The diet soda slowdown isn’t merely an American thing—it’s also happening worldwide. Globally, regular Coca-Cola and Pepsi are growing, albeit slowly, while their diet counterparts are shrinking pretty quickly. Sales of each were down almost 20 percent in the decade ended last year, according to Euromonitor.
But the future of diet colas is particularly cloudy in the United States.
Low calorie sodas are fighting an uphill battled against not one but two trends among American consumers. The first is that overall soda consumption has been on the decline since before 2000. Diet sodas, though they might come sugar and calorie-free, are still sodas, something Americans are proving less and less interested in drinking.
The second, and perhaps more significant trend, is a growing mistrust of artificial sweeteners.
“Consumers’ attitudes towards sweeteners have really changed,” said Howard Telford, an industry analyst with Euromonitor. “There’s a very negative perception about artificial sweeteners. The industry is still trying to get its head around this.”
Food and beverage companies, in hopes of quelling growing fears about sugar intake, have invested heavily in sugar substitutes like aspartame.
But consumers are proving just as worried about the alternatives as they are about sugar. Studies are abundant that show people are becoming more—not less—wary of sweeteners that aren’t straight sucrose. And perhaps with good reason—diet soda consumption has recently been linked to the development of belly fat.
In response, the American Beverage Association has worked tirelessly to remind people that fears of aspartame and other sugar substitutes are overblown. “Low-calorie sweeteners are some of the most studied and reviewed ingredients in the food supply today,” the group said in a 2013 statement. “They are safe and an effective tool in weight loss and weight management, according to decades of scientific research and regulatory agencies around the globe.”
Neither Coca-Cola nor Pepsi responded immediately to requests for comment about this story.
Still, the doubts have fed a decline in diet drinks.
“We are seeing a fundamental shift in consumer habits and behaviors,” PepsiCo Inc. Chairman Indra Nooyi told investors in 2013.
Two years later, that shift has only deepened, furthering the need for the industry to reinvent itself. Soda, once marketed as an everyday staple, is now seen as an occasional treat, especially among younger demographics. More than a third of consumers aged 18 to 36 years old consider the drink a treat, according to market research firm Mintel.
And that puts soda’s diet counterparts, which are decidedly not indulgent,in an odd place.
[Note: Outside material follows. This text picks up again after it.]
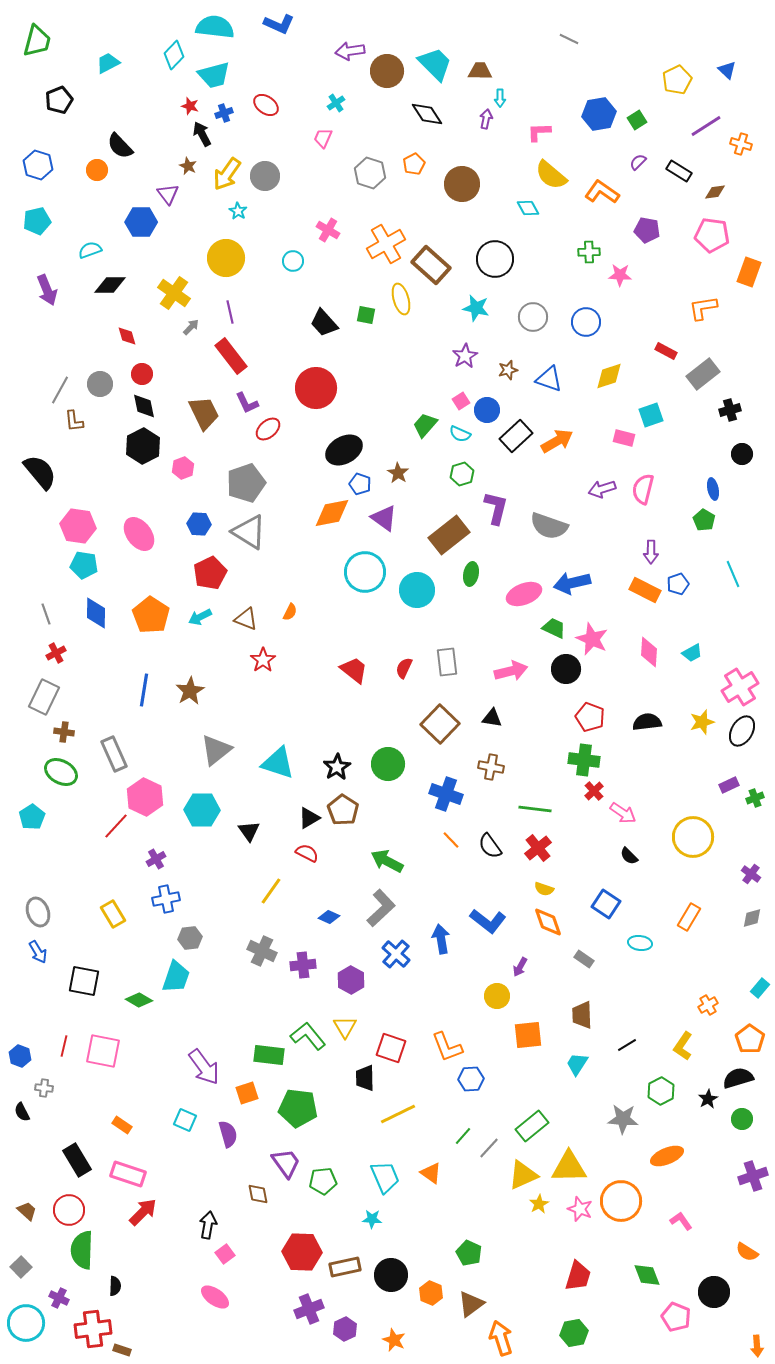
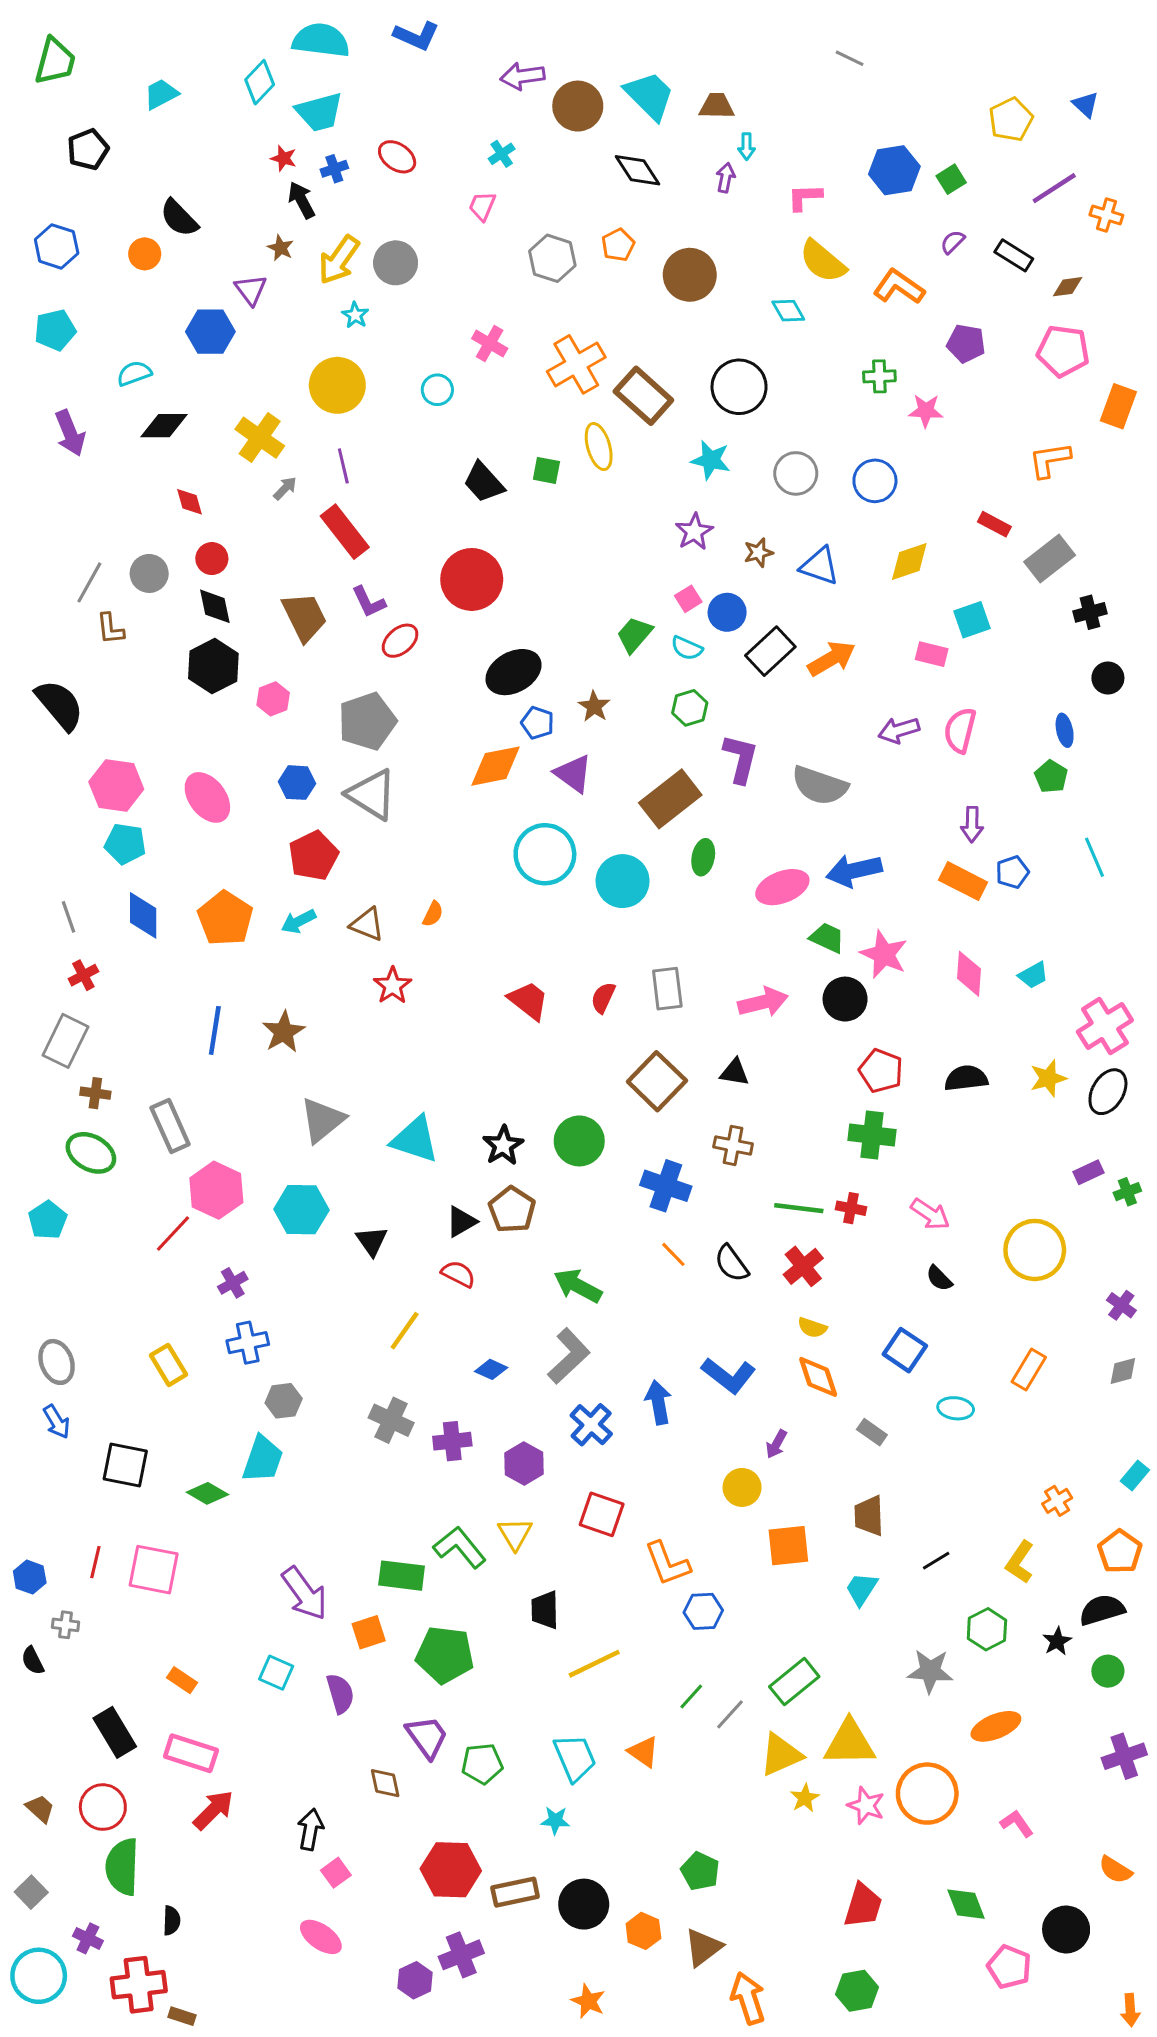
red cross: (594, 791) -> (851, 1208), moved, turned -36
red square: (391, 1048) -> (602, 1514), moved
purple hexagon: (345, 1329) -> (415, 1980), moved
If people are going to treat themselves to a soda every once in a while, why opt for anything other than the original?
“People want the real thing,” said Telford, who points to the success of Mexican Coke, which is made with cane sugar and has developed a cult following in the United States.
The industry has responded by putting a “natural” spin on their diet drinks.
Last fall, Pepsi introduced Pepsi True, which has only 60 calories per serving and comes sweetened with real sugar and stevia, a plant-based sweetener. Coca-Cola’s version, which is called Coca-Cola Life, and is also sweetened with cane sugar and stevia, has only been on shelves since last year.
But analysts are hardly convinced that such products are long-term remedies for the diet soda industry’s ills. Jonas Feliciano, a former beverage analyst with Euromonitor, believes low calorie sodas as a category might very well be a lost cause. “Instead of asking whether stevia can save low-calorie colas, a better question might be, are low-calorie colas worth saving?” he wrote last year. Doubling down on classic offerings, like regular Coca-Cola, Pepsi, and Sprite, are likely the better, long-term strategy, according to Feliciano.
Telford isn’t quite as apocalyptic. But he isn’t optimistic about the future of diet sodas, either.
“I think the industry is going to continue to invest in reduced calorie offerings, and there’s a chance it might pay off,” he said. “But our forecast isn’t particularly optimistic. These brands are diversifying their portfolios to include other beverages that aren’t soda for a reason.”